Work to be completed: Could you find every line in the records below that contains the word "path" and copy it?

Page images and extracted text
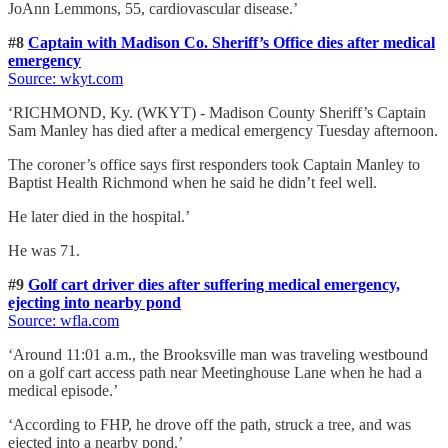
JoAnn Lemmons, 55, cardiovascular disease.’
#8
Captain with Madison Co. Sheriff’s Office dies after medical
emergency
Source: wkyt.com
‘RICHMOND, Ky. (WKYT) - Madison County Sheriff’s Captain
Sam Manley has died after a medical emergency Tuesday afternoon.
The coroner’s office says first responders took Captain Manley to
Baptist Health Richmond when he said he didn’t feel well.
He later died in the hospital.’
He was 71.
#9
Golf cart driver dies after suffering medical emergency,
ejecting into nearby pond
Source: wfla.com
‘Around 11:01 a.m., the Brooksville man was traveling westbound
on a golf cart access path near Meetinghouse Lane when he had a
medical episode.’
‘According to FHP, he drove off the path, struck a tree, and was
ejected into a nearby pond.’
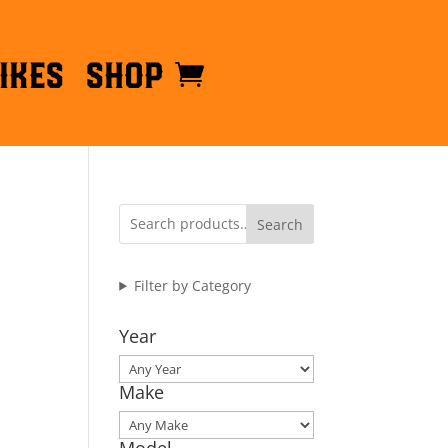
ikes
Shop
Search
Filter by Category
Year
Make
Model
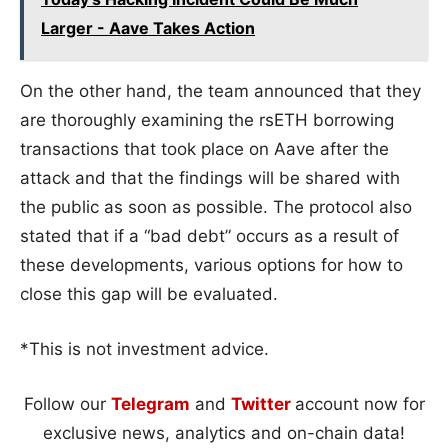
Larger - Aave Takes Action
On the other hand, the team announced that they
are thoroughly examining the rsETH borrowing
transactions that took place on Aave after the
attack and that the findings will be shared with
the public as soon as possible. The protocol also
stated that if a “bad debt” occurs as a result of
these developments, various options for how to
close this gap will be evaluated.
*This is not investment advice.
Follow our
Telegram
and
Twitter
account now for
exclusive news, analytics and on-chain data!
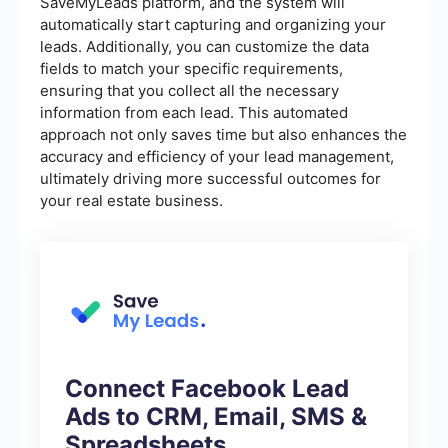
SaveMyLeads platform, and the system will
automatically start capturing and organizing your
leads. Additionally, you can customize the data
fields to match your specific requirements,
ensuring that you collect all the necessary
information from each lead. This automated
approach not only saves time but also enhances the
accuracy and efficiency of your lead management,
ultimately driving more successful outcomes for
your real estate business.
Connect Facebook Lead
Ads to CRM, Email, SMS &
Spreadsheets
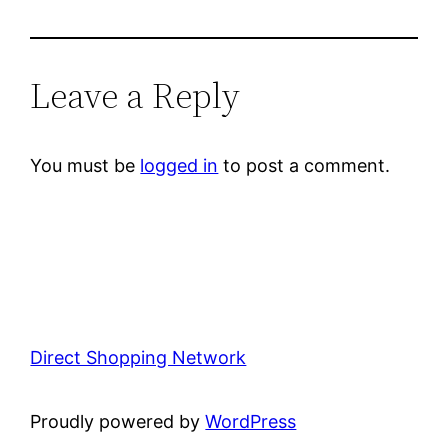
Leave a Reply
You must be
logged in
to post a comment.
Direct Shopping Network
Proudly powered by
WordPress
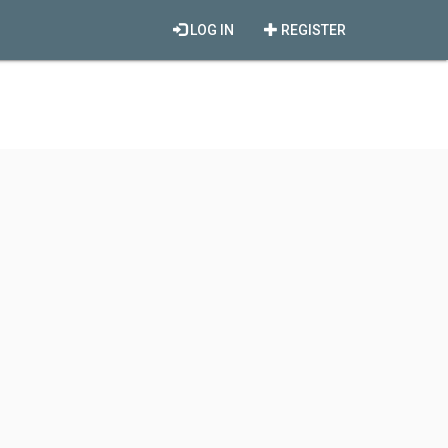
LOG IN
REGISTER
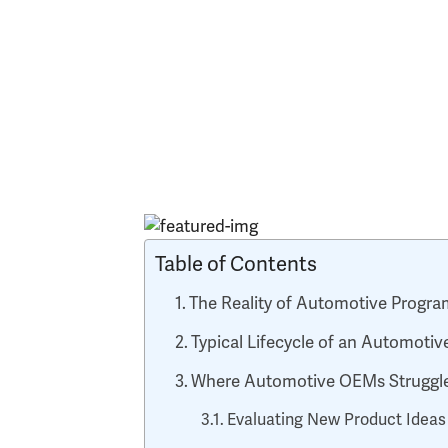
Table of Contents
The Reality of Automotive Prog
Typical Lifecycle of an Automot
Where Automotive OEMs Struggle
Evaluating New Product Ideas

Completed exercise:
on a golf cart access path near Meetinghouse Lane when he had a
‘According to FHP, he drove off the path, struck a tree, and was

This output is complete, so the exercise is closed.